More clients receive restricted stock (RSUs) and stock options (NQs, ISOs). RSUs are taxed when they vest (client gets the stock) even if they don’t sell it. Tax withholding is usually too low. Exercising Incentive Stock Options may create alternative minimum tax. The alphabet soup of foreign account reporting - PFIC, FINCEN 114, 8938 - is mind-boggling. Most clients don’t realize they must file these forms. Tax preparers should weigh the pros and cons of various tax positions. Is it better to elect to expense their new truck under code section 179, or use bonus depreciation?
Looking for Wonder Woman - Staff preparers must be able to accurately prepare complex returns under extreme pressure, while keeping a calm, pleasant demeaner with clients.
We all want to:
- Take care of our clients
- Give appropriate, timely and accurate advice
- Provide a great client experience
- Be appropriately compensated
How can financial and tax advisors collaborate so both advisors and their clients are happy? Here are a few ideas:
Tax planning –Working with a tax advisor gives you a more accurate picture of a client’s tax situation. Help your clients diversify out of a concentrated position in employer stock, choose between taxable or tax-free bonds, or do tax-loss harvesting. The tax advisor can adjust withholding or have your client pay estimated taxes to avoid a huge tax bill. You won’t get that call on April 15 asking you to sell investments to pay the tax due.
Changes/Life Events – Marriage, death, divorce, retirement, a new baby or adoption, a home sale or purchase, starting or terminating a business, buying a rental property all have significant tax consequences. We often find out about these events before the tax advisor.
Providing Timely Tax Documents – Find out when the 1099, K-1 and other tax reporting forms will be issued, make sure the client can access them online and knows which forms to give to their preparer. Check that cost basis information is available when securities are sold.

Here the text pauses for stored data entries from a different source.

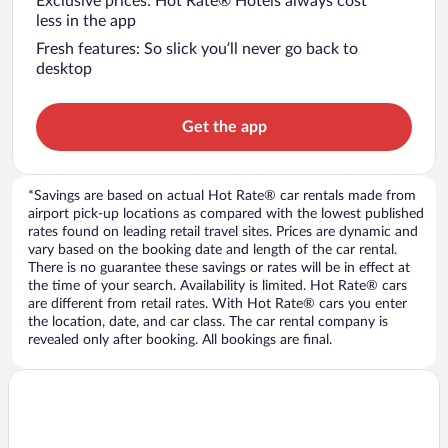
Exclusive prices: Hot Rate® Hotels always cost
less in the app
Fresh features: So slick you’ll never go back to
desktop
Get the app
*Savings are based on actual Hot Rate® car rentals made from
airport pick-up locations as compared with the lowest published
rates found on leading retail travel sites. Prices are dynamic and
vary based on the booking date and length of the car rental.
There is no guarantee these savings or rates will be in effect at
the time of your search. Availability is limited. Hot Rate® cars
are different from retail rates. With Hot Rate® cars you enter
the location, date, and car class. The car rental company is
revealed only after booking. All bookings are final.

Timing is Everything –Avoid trying to schedule meetings from January 15 to May 15. A snack basket for staff during the busy season is appreciated. Lengthy emails and phone calls are not. Make sure the client has given you and the tax advisor permission to discuss their situation, preferably in writing, or schedule a call or meeting with client and both advisors. Fall is a great time to assist with year-end tax planning. Remember that October 15 is the extended deadline.
Getting Referrals – Define and communicate criteria for your ideal client, what you do best, and your process. If their tax advisor thinks you just monitor their investments, they are less likely to refer to you. If they understand the scope of advice and benefits you provide, they will think of you as a valued colleague.
Giving Referrals - Develop a network of tax advisors who have expertise in different areas: foreign reporting, real estate, 1031 exchanges, small business, stock options. Not all tax advisors prepare fiduciary returns for estates and trusts. Make sure you connect your client with the right specialist.
Be aware of the different licenses and qualifications for tax preparers. Enrolled Agents (EA) are licensed by IRS and can practice in all states. EAs must pass the IRS Special Enrollment Exam and meet annual continuing education requirements. Certified Public Accountants (CPA) are licensed by a state board of accountancy and must pass the Uniform CPA exam and take continuing education classes. Rules are different for each state. Tax Attorneys can prepare returns and represent clients in court. They may be appropriate for an unusual tax situation or a large balance due.
Start by looking for a local chapter of these national groups:
National Association of Enrolled Agents: naea.org
National Association of Tax Professionals: natptax.com
American Institute of CPAs: AICPA.org
Establishing and deepening relationships between advisors enables us all to give better advice, make our relationships with clients stickier, and expand our client base.